Model systems – both classical and quantum – exhibiting apparent irreversibility will be studied. Recurrence and time-symmetry paradoxes will be examined. With this understanding of de facto irreversibility, a connection will be sought to larger time asymmetries, in particular the cosmological one (other purported arrows of time will also be discussed). The relation between thermodynamics and cosmology will introduce further mathematical issues, in particular the solving of two-time boundary value problems.

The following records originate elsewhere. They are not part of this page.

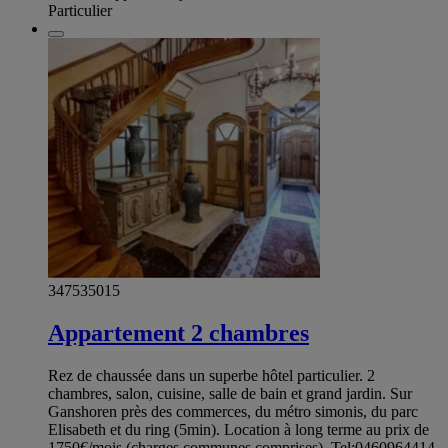
Particulier
347535015
Appartement 2 chambres
Rez de chaussée dans un superbe hôtel particulier. 2
chambres, salon, cuisine, salle de bain et grand jardin. Sur
Ganshoren près des commerces, du métro simonis, du parc
Elisabeth et du ring (5min). Location à long terme au prix de
1750€/mois (charges communes comprises). Tel:0460964414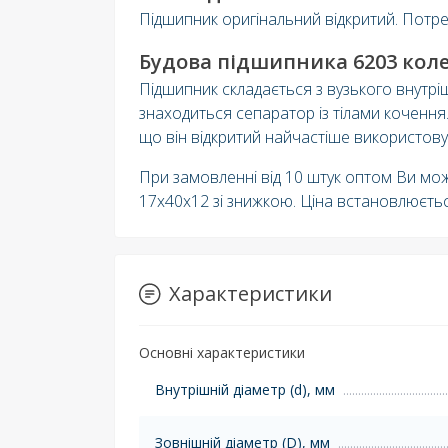
Підшипник оригінальний відкритий. Потре
Будова підшипника 6203 коле
Підшипник складається з вузького внутрі
знаходиться сепаратор із тілами кочення.
що він відкритий найчастіше використову
При замовленні від 10 штук оптом Ви мож
17х40х12 зі знижкою. Ціна встановлюєть
Характеристики
Основні характеристики
Внутрішній діаметр (d), мм
Зовнішній діаметр (D), мм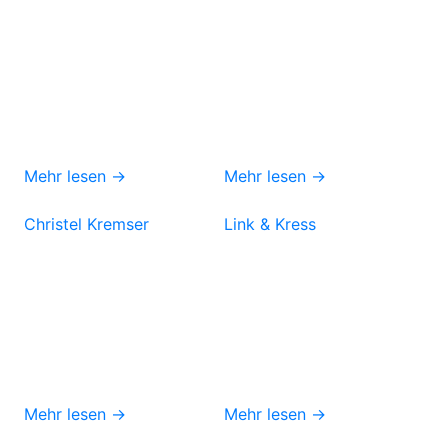
Mehr lesen →
Mehr lesen →
Christel Kremser
Link & Kress
Mehr lesen →
Mehr lesen →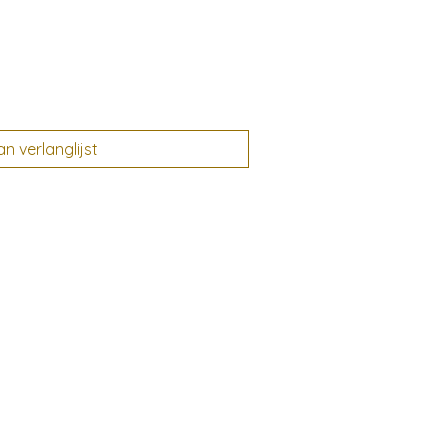
 verlanglijst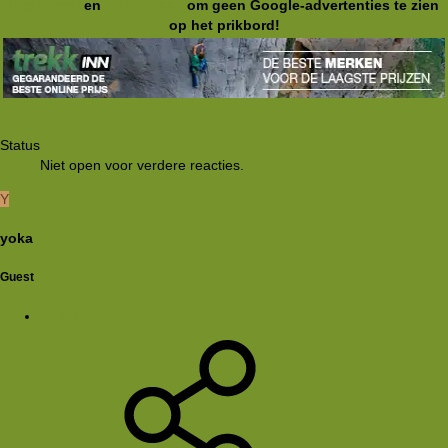
Registreer
en
meld je aan
om geen Google-advertenties te zien
op het prikbord!
Status
Niet open voor verdere reacties.
Y
yoka
Guest
24 dec 2004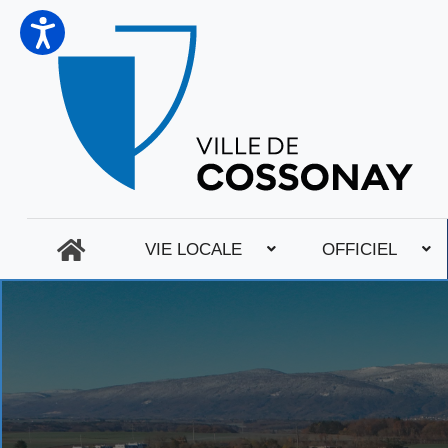
VIE LOCALE
OFFICIEL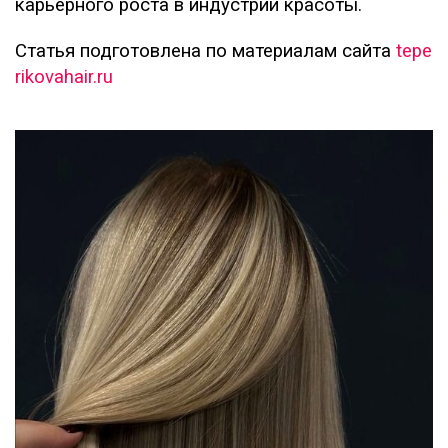
карьерного роста в индустрии красоты.
Статья подготовлена по материалам сайта
tepe
rikovahair.ru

In contrast to equilibrium statistical mechanics, dynamical issues are of paramount importance when systems are out of equilibrium temporarily or permanently, the latter characteristic of open systems. Such systems exhibit phase transitions, but traditional criteria (such as analyticity) run into difficulties when attempting to describe them. On the other hand, if a system can be described by stochastic dynamics, many of its properties, including phase transitions, the identification of order parameters and of macroscopic variables, follow directly from the dynamical rules. The paradigm is no longer analyticity, but asymptotics.

Finally, I will examine the consequences of assuming time-symmetry globally, both for classical and quantum systems. The possibility of using this perspective for ascertaining cosmological features in a way that is conceptually independent of existing methods will be taken up. At the quantum level, one can obtain definite measurement results, notwithstanding the absence of anything but pure unitary dynamics.